> _Directions for this task_
Both the line with "11 months ago" and the line with "meeting. The Commission" in the records below must appear in the output, along with every line between them, exactly and with nothing added.
*** Block opens ***
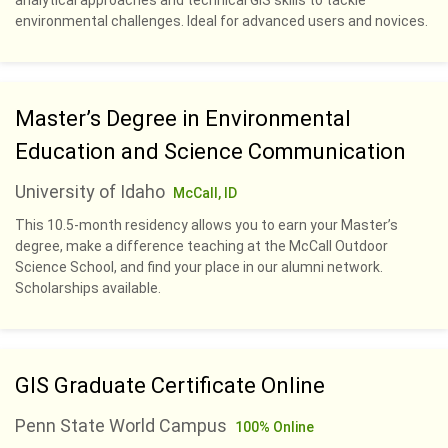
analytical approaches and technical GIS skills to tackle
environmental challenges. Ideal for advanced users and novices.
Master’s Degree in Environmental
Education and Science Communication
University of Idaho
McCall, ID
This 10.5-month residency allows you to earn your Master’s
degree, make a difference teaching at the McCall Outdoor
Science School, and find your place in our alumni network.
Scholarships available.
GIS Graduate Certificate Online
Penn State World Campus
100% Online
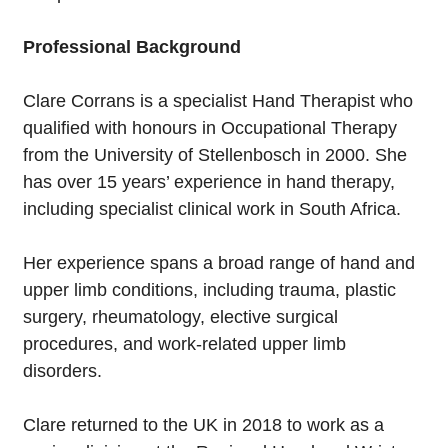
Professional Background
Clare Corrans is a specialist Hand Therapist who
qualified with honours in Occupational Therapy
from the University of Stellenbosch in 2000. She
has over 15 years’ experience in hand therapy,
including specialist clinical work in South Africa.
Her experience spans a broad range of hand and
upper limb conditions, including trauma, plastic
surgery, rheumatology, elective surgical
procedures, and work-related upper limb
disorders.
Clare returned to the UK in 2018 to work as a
*** Block closes ***
*** Block opens ***
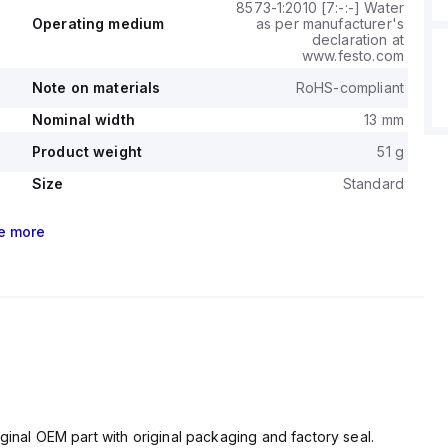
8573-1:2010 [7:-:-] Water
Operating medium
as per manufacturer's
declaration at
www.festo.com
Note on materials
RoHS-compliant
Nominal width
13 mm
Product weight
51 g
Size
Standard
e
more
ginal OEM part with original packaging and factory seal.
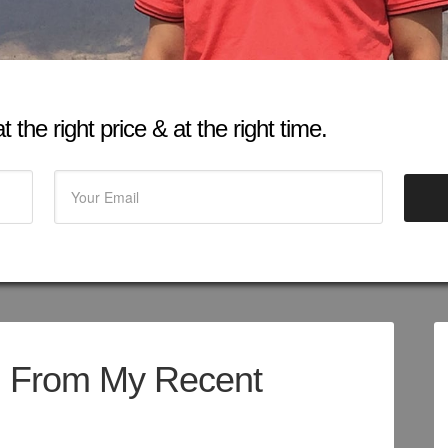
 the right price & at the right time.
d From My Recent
*** Block closes ***
*** Block opens ***
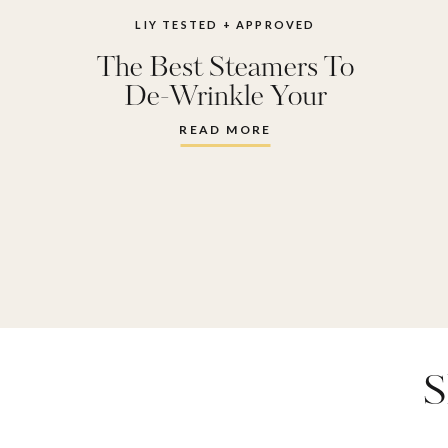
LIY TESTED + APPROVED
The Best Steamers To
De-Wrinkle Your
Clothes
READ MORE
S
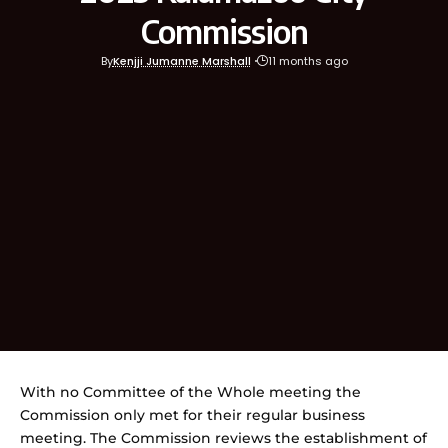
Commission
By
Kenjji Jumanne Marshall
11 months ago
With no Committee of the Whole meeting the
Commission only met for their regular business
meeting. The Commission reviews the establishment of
*** Block closes ***
> _Expected output_
11 months ago
With no Committee of the Whole meeting the
Commission only met for their regular business
meeting. The Commission reviews the establishment of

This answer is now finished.